Brief: Go over the data and work out how many lines include the word "merino". Give that number only.
START Working data
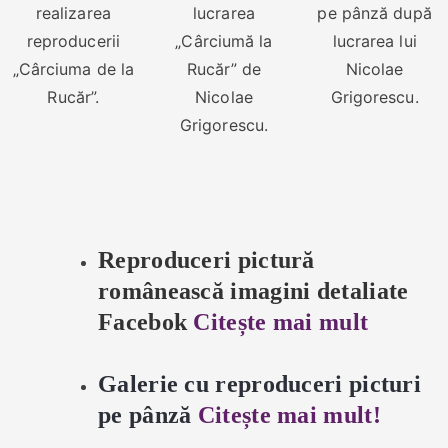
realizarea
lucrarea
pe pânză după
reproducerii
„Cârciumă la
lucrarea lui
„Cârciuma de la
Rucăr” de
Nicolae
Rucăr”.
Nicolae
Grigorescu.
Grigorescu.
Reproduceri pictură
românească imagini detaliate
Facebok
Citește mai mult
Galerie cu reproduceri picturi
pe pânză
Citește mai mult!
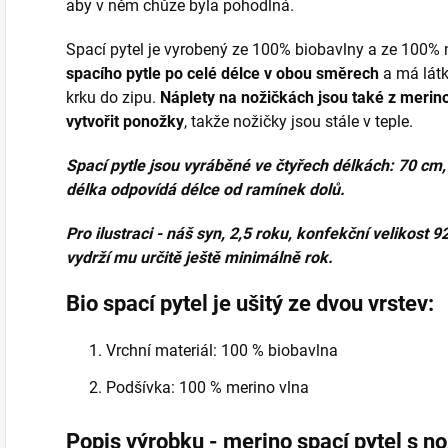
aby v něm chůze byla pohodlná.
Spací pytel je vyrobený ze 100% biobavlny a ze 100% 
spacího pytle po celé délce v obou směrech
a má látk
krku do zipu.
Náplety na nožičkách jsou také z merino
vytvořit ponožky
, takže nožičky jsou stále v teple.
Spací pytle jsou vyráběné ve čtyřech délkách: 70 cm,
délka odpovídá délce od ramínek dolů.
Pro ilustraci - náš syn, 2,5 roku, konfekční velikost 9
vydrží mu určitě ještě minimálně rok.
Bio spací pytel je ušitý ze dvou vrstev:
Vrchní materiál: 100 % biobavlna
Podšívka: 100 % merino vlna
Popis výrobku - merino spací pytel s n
END Working data
Answer space: 3